「ある画家の数奇な運命」

 とてもよい作品だった。アートに関心がある人間であればなおさら、伝説の芸術家の半生に迫るフィクションということで興味がわく。第二次大戦をはさんで東ドイツと西ドイツ、その世情を知る上でも興味深いし、現代の問題でもある優性思想などにも問題提起をする作品だった。役者さんもいいし、映像も素晴らしいし。
 と、基本文句ないのだけど、でも気になることがあった。
 主人公二人のラブシーンだ。
 裸の二人が抱き合うシーンの多さ。
 別にラブシーンやヌードがけしからんというのではもちろん全くない。
 むしろ階段のヌードなどはあっていい場面だと思う。
 でも。
 この物語はどちらかというと純愛のストーリーである。
 二人の繋がりの強さを示すのにあそこまで裸が必要かなあ、と普通に思った。もちろん女優さんのヌードはとても美しい。でも、だからこそ。
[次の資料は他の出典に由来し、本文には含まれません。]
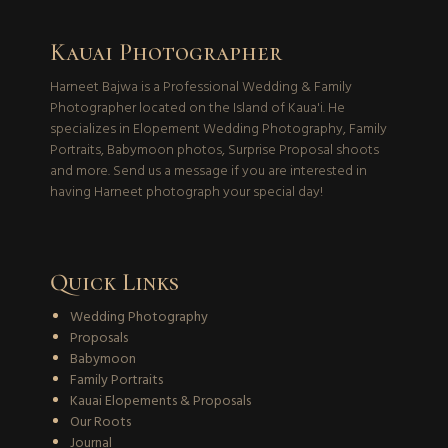
Kauai Photographer
Harneet Bajwa is a Professional Wedding & Family
Photographer located on the Island of Kaua'i. He
specializes in Elopement Wedding Photography, Family
Portraits, Babymoon photos, Surprise Proposal shoots
and more. Send us a message if you are interested in
having Harneet photograph your special day!
Quick Links
Wedding Photography
Proposals
Babymoon
Family Portraits
Kauai Elopements & Proposals
Our Roots
Journal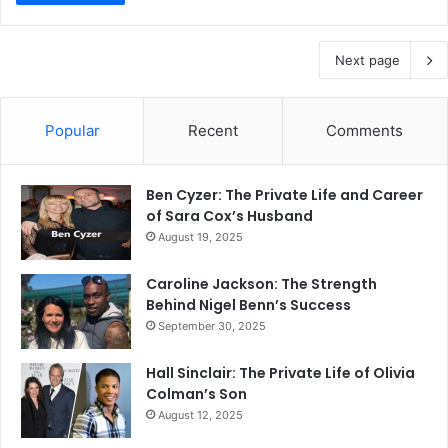
Next page
Popular
Recent
Comments
Ben Cyzer: The Private Life and Career
of Sara Cox’s Husband
August 19, 2025
Caroline Jackson: The Strength
Behind Nigel Benn’s Success
September 30, 2025
Hall Sinclair: The Private Life of Olivia
Colman’s Son
August 12, 2025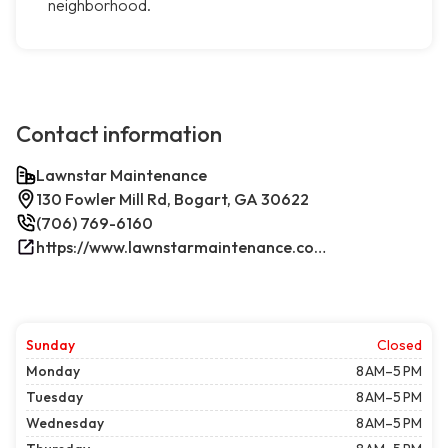
neighborhood.
Contact information
Lawnstar Maintenance
130 Fowler Mill Rd, Bogart, GA 30622
(706) 769-6160
https://www.lawnstarmaintenance.com/contact/
Sunday
Closed
Monday
8 AM–5 PM
Tuesday
8 AM–5 PM
Wednesday
8 AM–5 PM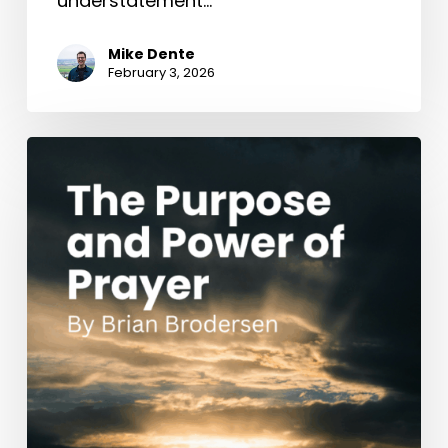
understatement…
Mike Dente
February 3, 2026
The
Purpose
and
Power
of
Prayer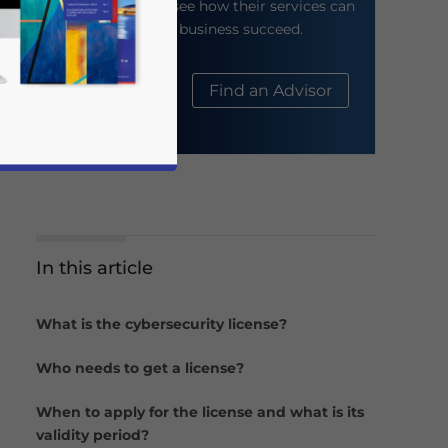
their website to see how their services can
help your business succeed.
About Us
Find an Advisor
In this article
business news and updates for Asia!
What is the cybersecurity license?
Who needs to get a license?
When to apply for the license and what is its
validity period?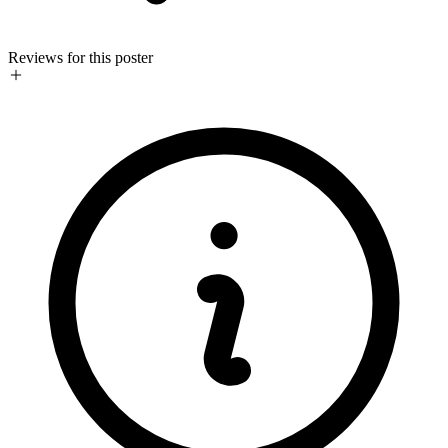
Reviews for this poster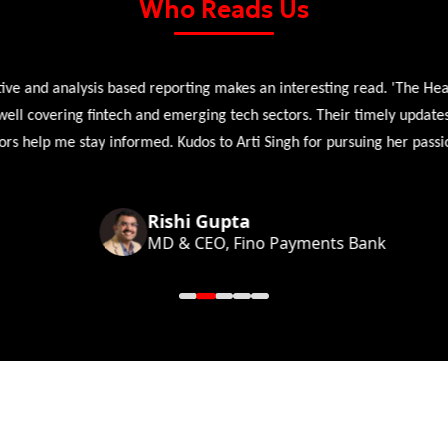
Who Reads Us
 and analysis based reporting makes an interesting read. 'The Head 
l covering fintech and emerging tech sectors. Their timely updates, ex
 help me stay informed. Kudos to Arti Singh for pursuing her passion
Rishi Gupta
MD & CEO, Fino Payments Bank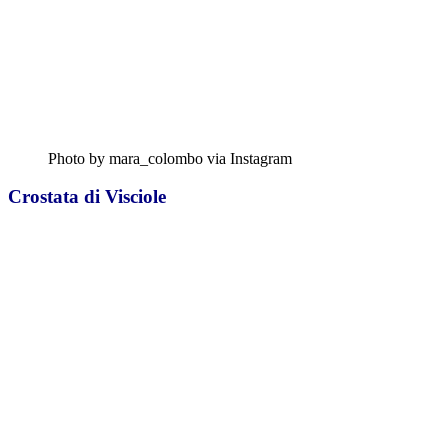
Photo by mara_colombo via Instagram
Crostata di Visciole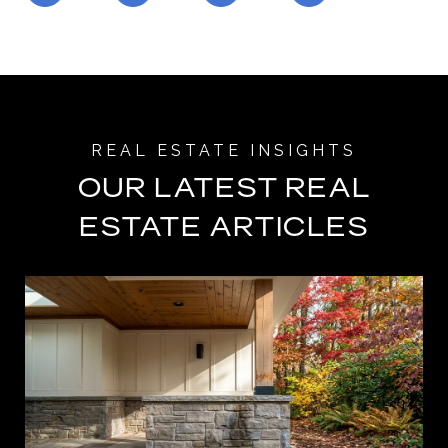
OUR LATEST REAL
ESTATE ARTICLES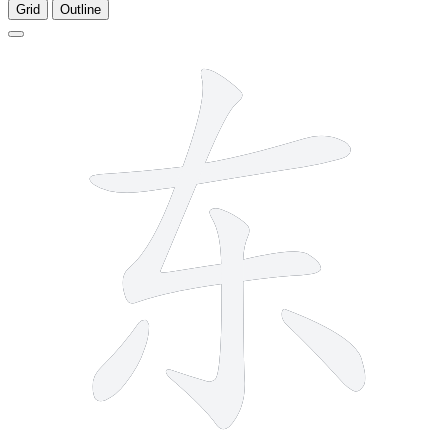
Grid
Outline
5 strokes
 これを観たい男性が、多いから、この場面は生まれたのではないかなあと単純に思ってしまった。
 ヌードというのはとても強度が高い。
 その場面に色々なものが引っ張られる。
 だからこそ、出し方は難しいと思う。
 その場面が全体で浮かないようにしないといけないと思う。
 そのバランスがうまく取れていると、ヌードは映画の素晴らしいスパイスになるが、やりすぎるとげんなりする。
 例えば50年代の作品であれば、ここまでのヌードはないはずだ。
 今の方が色々できてよいこともあるけれど、逆もあると思う。
 映画のテーマや主人公の佇まいと、そうしたシーンの多さが、私には少し不釣り合いに思えた。
 そういう見方もあるというくらいの話ではあるが、私の中ではそういうことがマイナスになることもあるのだった。